La Global Seafood Alliance (GSA) anunció el lanzamiento de la edición 3.3 de su Estándar de Mejores Prácticas de Acuicultura (BAP) para fábricas de alimentos balanceados, una actualización significativa que responde a la creciente presión del mercado por una producción más responsable y trazable. La nueva versión entrará en vigor el 17 de noviembre de 2025 y reemplazará a la actual edición 3.2.
El proceso de revisión, que duró más de un año, contó con una amplia participación de actores del sector y organizaciones interesadas. El objetivo fue modernizar el estándar para asegurar prácticas más sostenibles en la producción de alimentos para acuicultura.

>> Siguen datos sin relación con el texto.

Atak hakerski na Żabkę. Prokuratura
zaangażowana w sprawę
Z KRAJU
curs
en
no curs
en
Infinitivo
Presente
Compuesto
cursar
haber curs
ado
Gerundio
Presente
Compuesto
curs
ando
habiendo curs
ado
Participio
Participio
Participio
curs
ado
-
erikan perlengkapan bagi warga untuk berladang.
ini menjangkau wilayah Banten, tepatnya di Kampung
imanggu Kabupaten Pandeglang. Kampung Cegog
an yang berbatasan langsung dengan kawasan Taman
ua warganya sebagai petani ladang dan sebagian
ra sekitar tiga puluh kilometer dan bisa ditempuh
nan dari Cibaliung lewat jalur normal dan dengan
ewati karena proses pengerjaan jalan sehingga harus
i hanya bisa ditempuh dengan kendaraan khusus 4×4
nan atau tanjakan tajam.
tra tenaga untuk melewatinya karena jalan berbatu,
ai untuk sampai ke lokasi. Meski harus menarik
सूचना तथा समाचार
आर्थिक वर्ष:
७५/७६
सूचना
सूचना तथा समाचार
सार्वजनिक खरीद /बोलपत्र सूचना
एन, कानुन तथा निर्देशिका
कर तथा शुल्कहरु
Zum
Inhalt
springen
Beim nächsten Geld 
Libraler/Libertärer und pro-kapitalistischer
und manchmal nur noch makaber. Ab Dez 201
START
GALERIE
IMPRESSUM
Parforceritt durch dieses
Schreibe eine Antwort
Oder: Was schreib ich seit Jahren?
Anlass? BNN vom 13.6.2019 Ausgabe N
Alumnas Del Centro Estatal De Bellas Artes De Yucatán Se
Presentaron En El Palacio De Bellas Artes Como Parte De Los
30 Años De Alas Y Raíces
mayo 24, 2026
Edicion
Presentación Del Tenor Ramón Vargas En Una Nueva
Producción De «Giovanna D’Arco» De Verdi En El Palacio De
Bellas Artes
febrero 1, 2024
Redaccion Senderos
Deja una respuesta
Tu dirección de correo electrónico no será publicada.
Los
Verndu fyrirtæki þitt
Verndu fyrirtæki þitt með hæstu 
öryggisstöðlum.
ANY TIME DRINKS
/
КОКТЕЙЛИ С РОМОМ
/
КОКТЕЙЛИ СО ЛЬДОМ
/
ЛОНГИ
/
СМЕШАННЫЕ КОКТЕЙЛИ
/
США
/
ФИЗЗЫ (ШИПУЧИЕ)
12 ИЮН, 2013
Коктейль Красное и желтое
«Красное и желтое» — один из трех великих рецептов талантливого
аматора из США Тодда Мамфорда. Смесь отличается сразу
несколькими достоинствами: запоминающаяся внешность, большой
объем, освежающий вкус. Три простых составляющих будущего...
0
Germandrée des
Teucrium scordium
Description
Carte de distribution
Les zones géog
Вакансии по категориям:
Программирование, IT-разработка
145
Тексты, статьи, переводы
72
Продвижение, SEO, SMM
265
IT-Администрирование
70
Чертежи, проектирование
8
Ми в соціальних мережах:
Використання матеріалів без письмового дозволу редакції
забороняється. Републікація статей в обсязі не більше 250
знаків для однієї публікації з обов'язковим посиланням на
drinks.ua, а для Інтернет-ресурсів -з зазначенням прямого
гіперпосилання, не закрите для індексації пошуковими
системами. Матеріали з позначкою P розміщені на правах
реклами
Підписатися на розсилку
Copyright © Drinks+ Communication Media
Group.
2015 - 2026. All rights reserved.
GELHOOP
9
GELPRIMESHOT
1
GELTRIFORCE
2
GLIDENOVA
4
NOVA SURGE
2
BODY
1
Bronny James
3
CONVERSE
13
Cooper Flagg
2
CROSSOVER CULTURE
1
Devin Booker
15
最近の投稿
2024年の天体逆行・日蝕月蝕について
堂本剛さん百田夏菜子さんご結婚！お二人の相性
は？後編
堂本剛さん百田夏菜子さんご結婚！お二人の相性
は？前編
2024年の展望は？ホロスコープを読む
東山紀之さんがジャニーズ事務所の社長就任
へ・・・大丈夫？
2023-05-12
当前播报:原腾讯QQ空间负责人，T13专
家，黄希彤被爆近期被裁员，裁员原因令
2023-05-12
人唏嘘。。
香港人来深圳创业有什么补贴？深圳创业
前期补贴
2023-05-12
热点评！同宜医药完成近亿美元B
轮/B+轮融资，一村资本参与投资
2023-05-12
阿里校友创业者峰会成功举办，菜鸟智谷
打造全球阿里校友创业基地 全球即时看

Nuevas exigencias para insumos clave en alimentos
Entre los principales cambios destacan requisitos más rigurosos para el abastecimiento de tres ingredientes críticos: harina y aceite de pescado, soja y palma. También se han mejorado los mecanismos de verificación de trazabilidad, especialmente en mezclas de aceite adquiridas a terceros.

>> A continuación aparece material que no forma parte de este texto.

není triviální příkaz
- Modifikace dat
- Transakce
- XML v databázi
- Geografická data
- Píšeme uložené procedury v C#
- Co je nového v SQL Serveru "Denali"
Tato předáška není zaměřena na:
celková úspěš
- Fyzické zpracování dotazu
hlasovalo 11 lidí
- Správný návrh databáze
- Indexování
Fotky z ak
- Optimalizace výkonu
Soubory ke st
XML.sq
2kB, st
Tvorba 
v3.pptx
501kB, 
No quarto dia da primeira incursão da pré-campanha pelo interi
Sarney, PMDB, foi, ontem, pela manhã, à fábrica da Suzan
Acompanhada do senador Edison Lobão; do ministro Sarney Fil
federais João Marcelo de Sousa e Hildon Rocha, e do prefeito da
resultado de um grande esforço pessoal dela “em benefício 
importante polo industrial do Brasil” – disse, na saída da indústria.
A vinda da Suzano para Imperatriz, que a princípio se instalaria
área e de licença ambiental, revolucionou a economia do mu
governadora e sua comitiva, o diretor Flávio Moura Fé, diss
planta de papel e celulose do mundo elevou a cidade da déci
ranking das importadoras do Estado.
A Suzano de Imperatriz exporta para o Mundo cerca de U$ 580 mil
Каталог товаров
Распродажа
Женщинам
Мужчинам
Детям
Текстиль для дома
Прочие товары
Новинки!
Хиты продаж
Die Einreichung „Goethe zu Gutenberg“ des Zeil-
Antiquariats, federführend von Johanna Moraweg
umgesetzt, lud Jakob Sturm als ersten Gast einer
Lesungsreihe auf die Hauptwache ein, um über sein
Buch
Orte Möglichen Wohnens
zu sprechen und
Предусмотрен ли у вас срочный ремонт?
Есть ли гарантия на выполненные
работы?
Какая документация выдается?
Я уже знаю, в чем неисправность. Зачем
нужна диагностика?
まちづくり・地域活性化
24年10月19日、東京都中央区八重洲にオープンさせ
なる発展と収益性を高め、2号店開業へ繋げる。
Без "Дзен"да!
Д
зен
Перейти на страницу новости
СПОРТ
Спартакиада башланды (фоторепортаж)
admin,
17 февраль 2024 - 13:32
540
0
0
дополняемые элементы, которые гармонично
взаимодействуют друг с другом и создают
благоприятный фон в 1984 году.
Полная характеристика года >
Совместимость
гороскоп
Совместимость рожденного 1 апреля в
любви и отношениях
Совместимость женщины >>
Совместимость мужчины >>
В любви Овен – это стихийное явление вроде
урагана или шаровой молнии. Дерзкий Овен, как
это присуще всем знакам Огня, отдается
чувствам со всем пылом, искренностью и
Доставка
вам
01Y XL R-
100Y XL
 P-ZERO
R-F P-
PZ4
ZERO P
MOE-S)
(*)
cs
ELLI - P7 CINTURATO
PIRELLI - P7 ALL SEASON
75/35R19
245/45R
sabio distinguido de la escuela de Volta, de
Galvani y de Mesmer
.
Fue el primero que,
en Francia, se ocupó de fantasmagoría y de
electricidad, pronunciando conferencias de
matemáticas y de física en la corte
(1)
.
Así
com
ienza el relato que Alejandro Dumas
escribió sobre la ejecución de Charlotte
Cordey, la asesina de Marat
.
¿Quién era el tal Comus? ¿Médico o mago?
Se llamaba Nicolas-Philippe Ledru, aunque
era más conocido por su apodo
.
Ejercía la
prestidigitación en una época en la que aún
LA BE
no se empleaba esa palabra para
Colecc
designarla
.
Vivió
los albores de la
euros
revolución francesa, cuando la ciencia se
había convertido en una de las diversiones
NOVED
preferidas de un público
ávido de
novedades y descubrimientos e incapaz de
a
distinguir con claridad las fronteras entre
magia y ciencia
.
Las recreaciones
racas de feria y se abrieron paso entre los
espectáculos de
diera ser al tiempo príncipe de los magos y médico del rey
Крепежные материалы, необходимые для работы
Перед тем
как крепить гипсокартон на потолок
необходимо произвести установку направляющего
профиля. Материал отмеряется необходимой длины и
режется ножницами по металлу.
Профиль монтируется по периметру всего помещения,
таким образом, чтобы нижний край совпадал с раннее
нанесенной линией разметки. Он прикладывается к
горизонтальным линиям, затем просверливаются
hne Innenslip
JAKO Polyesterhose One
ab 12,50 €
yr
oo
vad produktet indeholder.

En cuanto a metas concretas, la nueva norma establece que para 2028, el 90% de los ingredientes marinos deben provenir de fuentes certificadas, con la meta de alcanzar el 100% en 2031. En el caso de la soja, se exige que antes del 1 de enero de 2026 las fábricas cuenten con un plan detallado para transitar hacia una cadena libre de deforestación y conversión, aunque aún no se ha fijado un plazo límite para cumplir esa meta.
La edición 3.3 también incluye un glosario actualizado para facilitar el cumplimiento y evitar ambigüedades en la interpretación de los nuevos requisitos.